Discordance: | |||||||
CYT vs. (GT-seq + OA) | 73 (7.70) | 1 (0.23) | 41 (4.32) | 18 (3.51) | 39 (8.97) | 14 (3.22) | 56 (5.91) |
(CYT + GT-seq) vs. OA | 0 (0) | 0 (0) | 43 (4.54) | 11 (2.14) | 31 (7.13) | 1 (0.23) | 19 (1.05) |
(CYT + OA) vs. GT-seq | 0 (0) | 0 (0) | 0 (0) | 1 (0.19) | 10 (2.30) | 0 (0) | 3 (0.32) |
Three-way | 0 (0) | 0 (0) | 0 (0) | 0 (0) | 3 (0.69) | 0 (0) | 0 (0) |
Specimens assayed by all 3 methods | 948 | 435 | 948 | 513 | 435 | 435 | 948 |
A strikingly high number of specimens had multilocus molecular genotypes inferred from both OA and GT-seq that agreed, but were jointly discordant with cytogenetics. Except for 2Rj with negligible discordance (and correspondingly low levels of polymorphism in our sample), the cytogenetic vs. multilocus molecular discordance affected from 14 to 73 mosquito specimens per inversion, representing 3–8% of the mosquito samples (mean, 5%). Although cytogenetic karyotyping may be considered the gold standard for inversion genotyping, two important considerations lend considerable confidence to molecular genotypes, particularly when both molecular approaches concur. First, while none of the tag SNPs are deterministic (i.e., none is perfectly and invariably correlated with inversion orientation), OA and GT-seq infer genotypes based on multiple predictive tags scored per inversion, thus providing weight of numbers. Second, the final set of tags used for OA and GT-seq are almost completely non-overlapping, an outcome produced by distinct filters imposed on the initial list of candidate tags during assay development (see Methods; Figure 3). Accordingly, agreement between both molecular methods is even stronger evidence in favor of the inferred molecular genotype than that provided by one or the other molecular method by itself. Table 2 shows that the two molecular methods agree at least 95% of the time (an average of 98%), except in the case of 2Rc in An. gambiae.

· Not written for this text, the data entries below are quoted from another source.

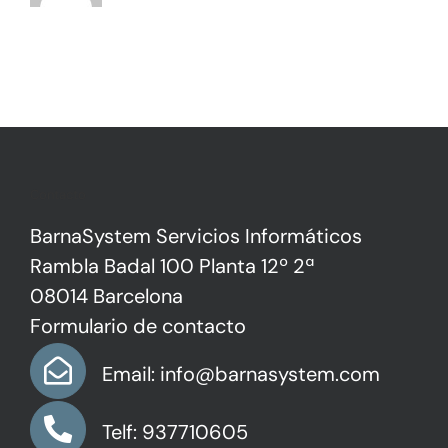
Contacto
BarnaSystem Servicios Informáticos
Rambla Badal 100 Planta 12º 2ª
08014 Barcelona
Formulario de contacto
Email: info@barnasystem.com
Telf: 937710605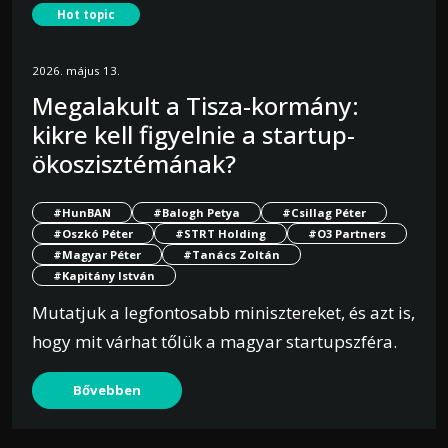
Hot topic
2026. május 13.
Megalakult a Tisza-kormány:
kikre kell figyelnie a startup-
ökoszisztémának?
#HunBAN
#Balogh Petya
#Csillag Péter
#Oszkó Péter
#STRT Holding
#O3 Partners
#Magyar Péter
#Tanács Zoltán
#Kapitány István
Mutatjuk a legfontosabb minisztereket, és azt is,
hogy mit várhat tőlük a magyar startupszféra.
Bővebben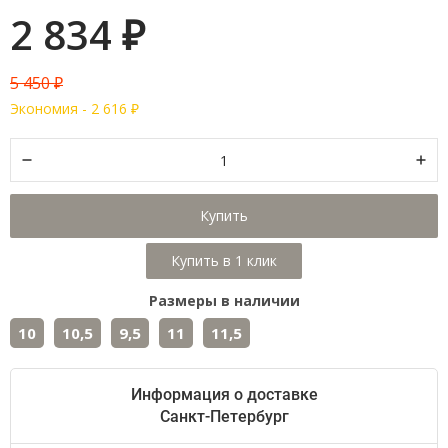
2 834
₽
5 450
₽
Экономия -
2 616
₽
Купить
Размеры в наличии
10
10,5
9,5
11
11,5
Информация о доставке
Санкт-Петербург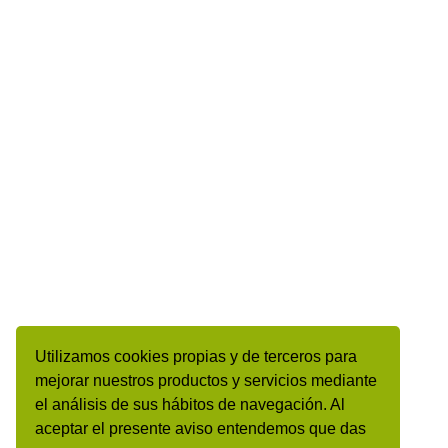
Utilizamos cookies propias y de terceros para
mejorar nuestros productos y servicios mediante
el análisis de sus hábitos de navegación. Al
aceptar el presente aviso entendemos que das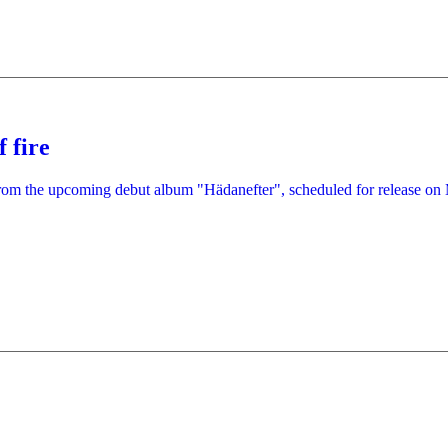
 fire
 the upcoming debut album "Hädanefter", scheduled for release on 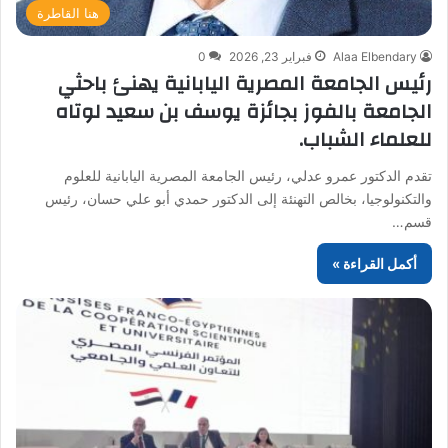
هنا القاطرة
Alaa Elbendary
فبراير 23, 2026
0
رئيس الجامعة المصرية اليابانية يهنئ باحثي
الجامعة بالفوز بجائزة يوسف بن سعيد لوتاه
للعلماء الشباب.
تقدم الدكتور عمرو عدلي، رئيس الجامعة المصرية اليابانية للعلوم
والتكنولوجيا، بخالص التهنئة إلى الدكتور حمدي أبو علي حسان، رئيس
قسم…
أكمل القراءة »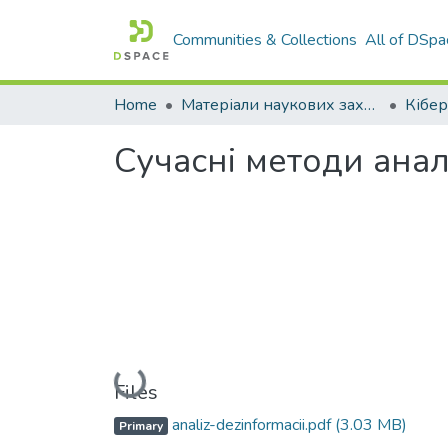
Communities & Collections
All of DSpa
Home
Матеріали наукових заходів
Сучасні методи ана
Loading...
Files
analiz-dezinformacii.pdf
(3.03 MB)
Primary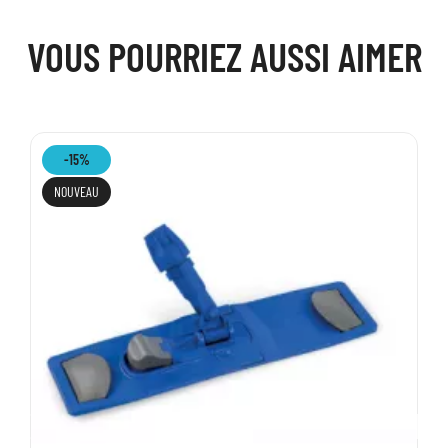
VOUS POURRIEZ AUSSI AIMER
-15%
NOUVEAU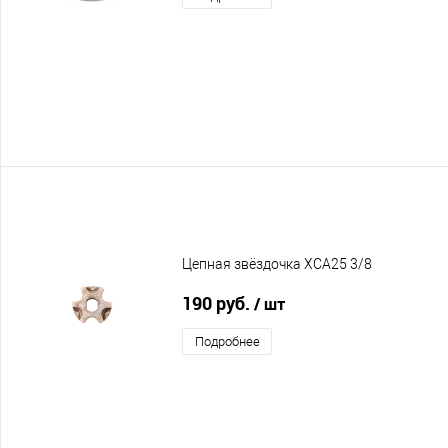
Цепная звёздочка XCA25 3/8
190 руб.
/ шт
Подробнее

We hypothesized that some genotypic discordances, specifically those in which the two molecular methods agree but conflict with cytogenetics, are caused by cytogenetic errors rather than systematic biases in the molecular approaches. This is difficult to demonstrate conclusively, because the specimens used to compare the three genotyping methods have not been subjected to whole genome sequencing. Furthermore, it was not possible to double-check the cytogenetic karyotypes of the specimens with discordances in the majority of cases, because neither slides nor ovaries were available. However, there is strong evidence consistent with cytogenetic error. During sampling in the field, specimens were assigned numerical identifiers that incremented by “1” throughout the process; cytogenetic karyotyping was later split between two institutions on the basis of even- or odd-numbered identifiers (see Methods). This procedure virtually eliminates the possibility of biases owing to temporal or spatial heterogeneities during the course of the mosquito sampling. Because even- and odd-numbered specimens should be random subsamples from the same populations, we would expect no difference in discordance rates between them. This was not what we found. Of the specimens assayed by both molecular methods in this study, 280 were odd-numbered and 677 even-numbered. Focusing on the inversions with the largest numbers of specimens whose cytogenetic and joint molecular genotypes disagreed (2La, 73; 2Rb, 41; 2Ru, 56; Table 2), the combined 170 such discordances occurred disproportionately in even-numbered specimens: 169 of the 170. Analyses of 2x2 contingency tables demonstrated highly significant departures from the null hypothesis (by Chi-square and Fisher exact probability tests), consistent with the notion that cytogenetic error disproportionately affecting the even-numbered specimens is responsible for these genotypic discrepancies (∼5%). If this is the case, then based on the fact that both molecular approaches agree >95% of the time, we suggest that the true error rate for either molecular approach is <5%, probably closer to ∼2%.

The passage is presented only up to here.